■ What is expected
Set down, exactly as they stand, the lines from the one containing "The height and width of the screenshot is (1744, 1024)." through the last line of the records below, leaving every picture out.

■ Data to use
——————

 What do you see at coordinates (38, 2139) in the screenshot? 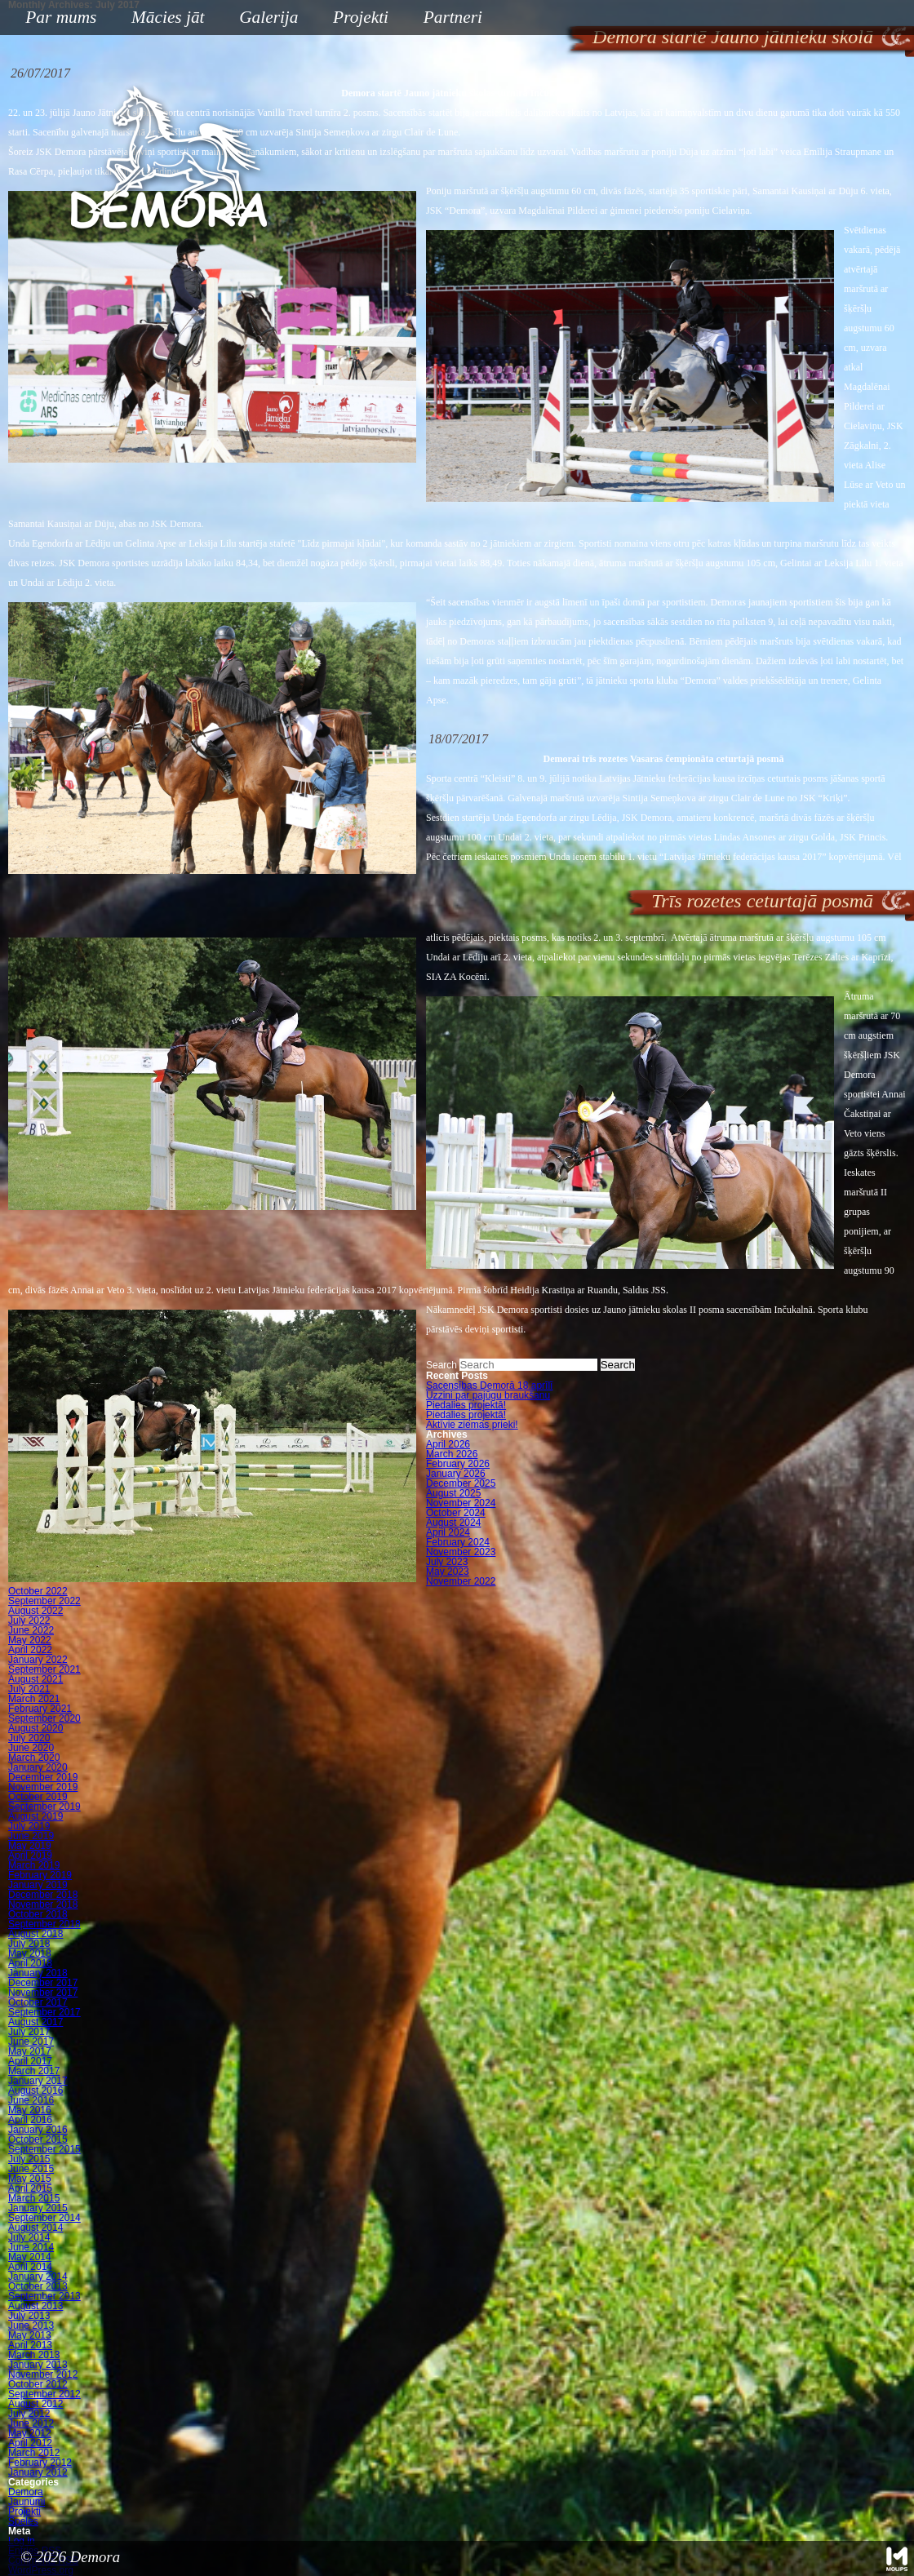
I see `October 2015` at bounding box center [38, 2139].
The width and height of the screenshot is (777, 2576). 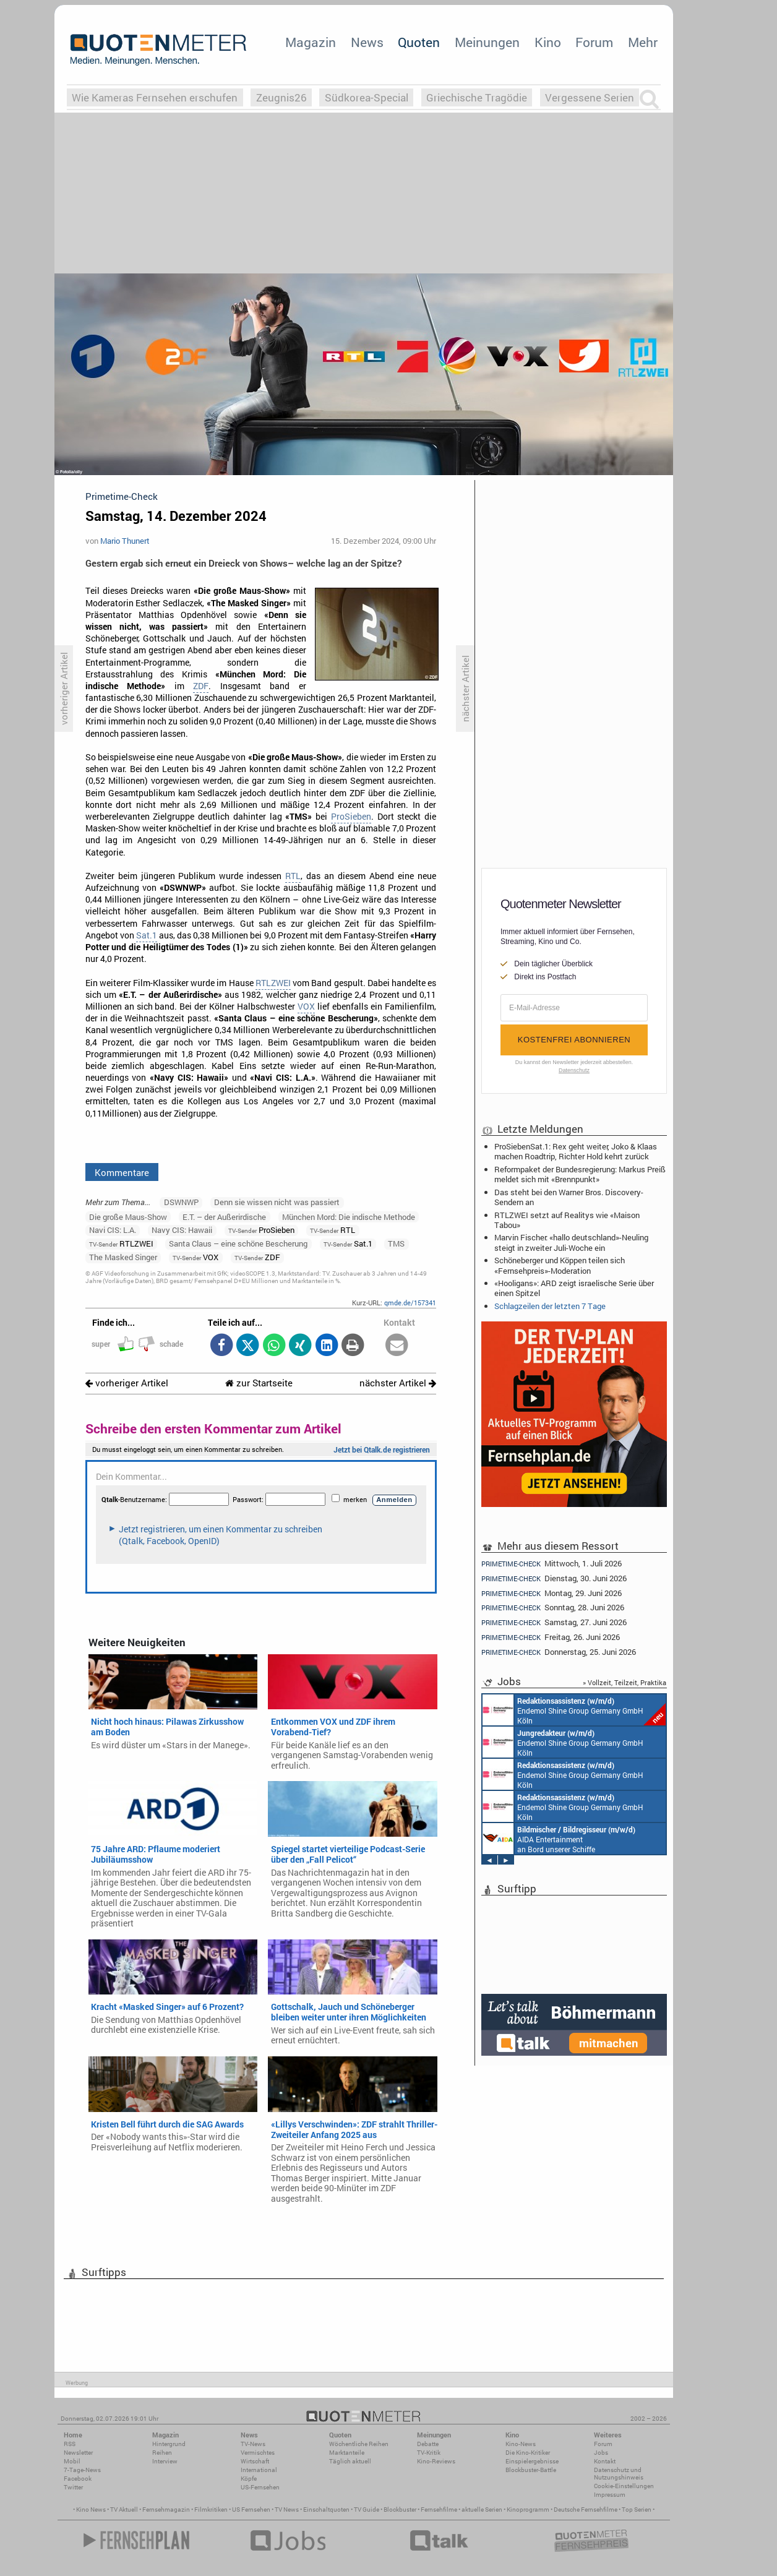 What do you see at coordinates (400, 2509) in the screenshot?
I see `Blockbuster` at bounding box center [400, 2509].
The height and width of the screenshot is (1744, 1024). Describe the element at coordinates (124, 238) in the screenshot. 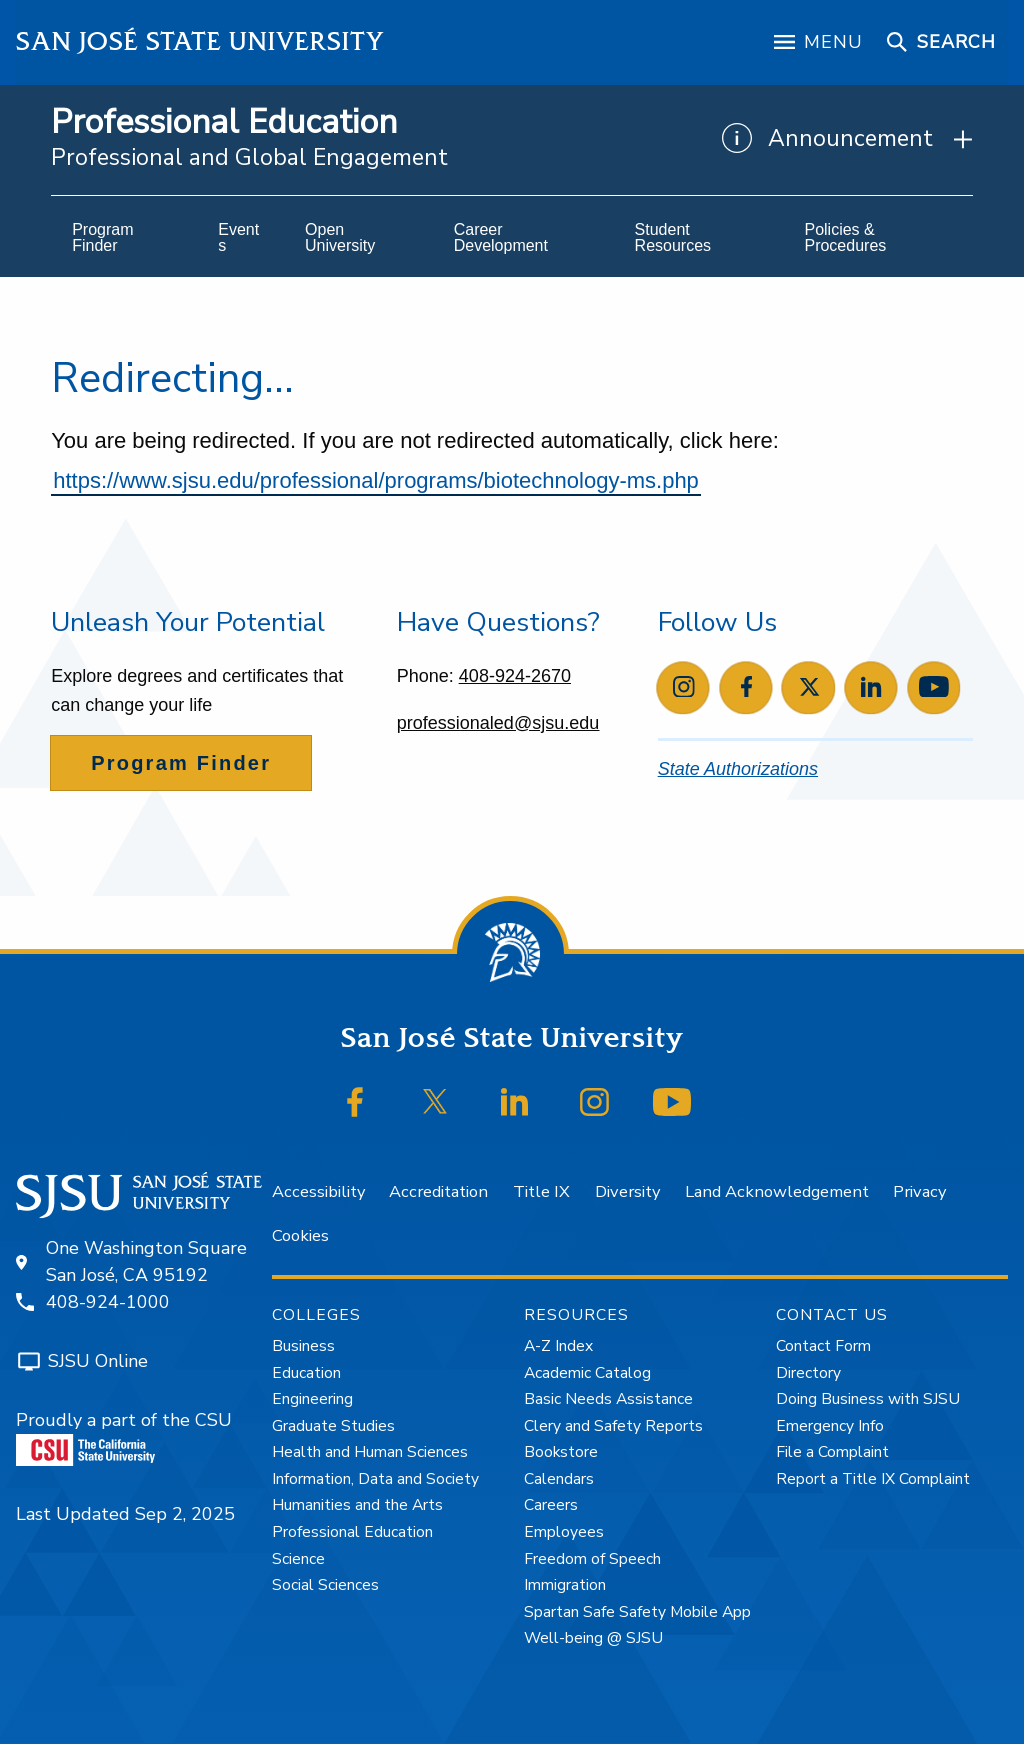

I see `[menuitem]` at that location.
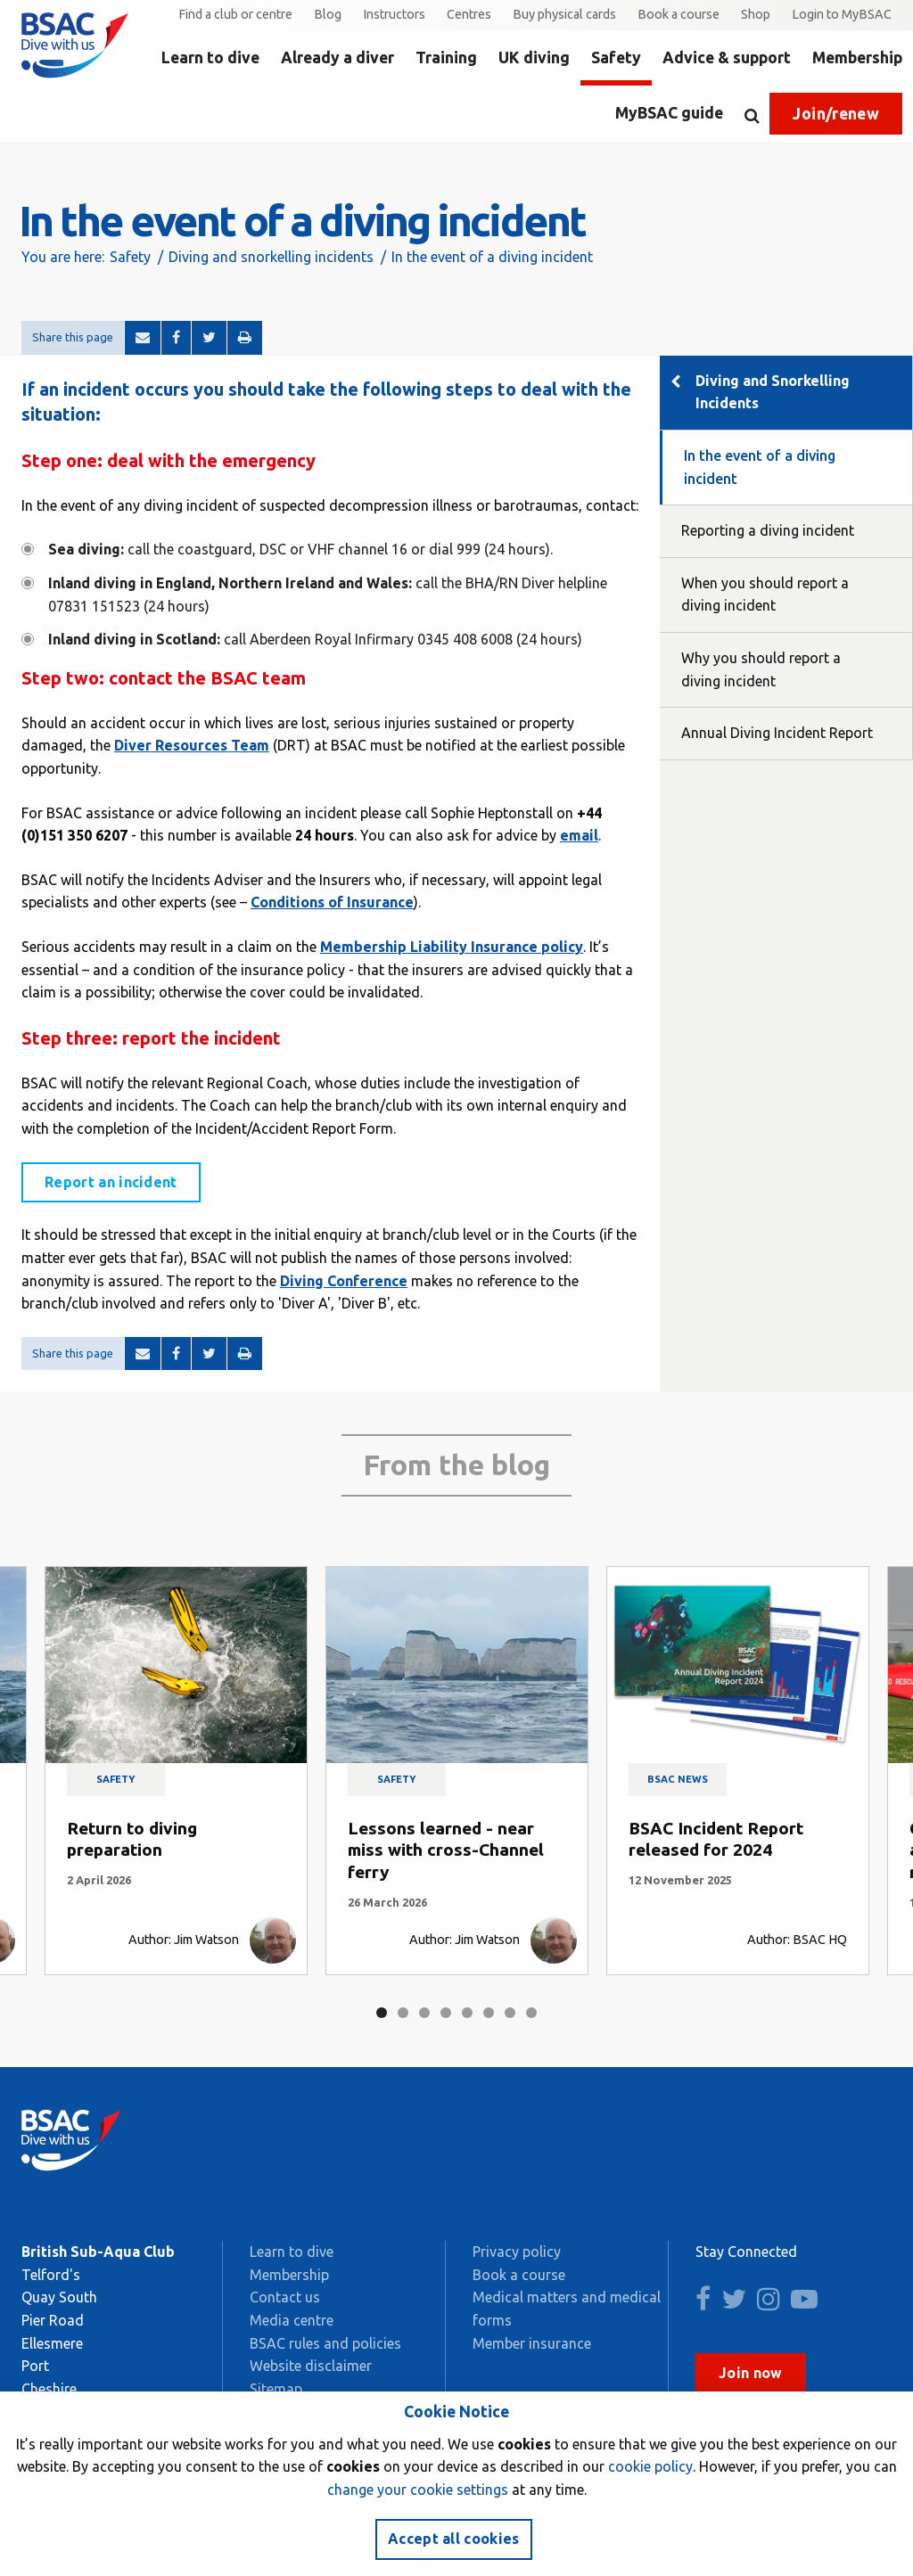 The height and width of the screenshot is (2576, 913). I want to click on 5 [tab], so click(467, 2012).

——————

■ Exercise output
The height and width of the screenshot is (1744, 1024). Describe the element at coordinates (124, 238) in the screenshot. 

I see `[menuitem]` at that location.
 The height and width of the screenshot is (2576, 913). I want to click on 5 [tab], so click(467, 2012).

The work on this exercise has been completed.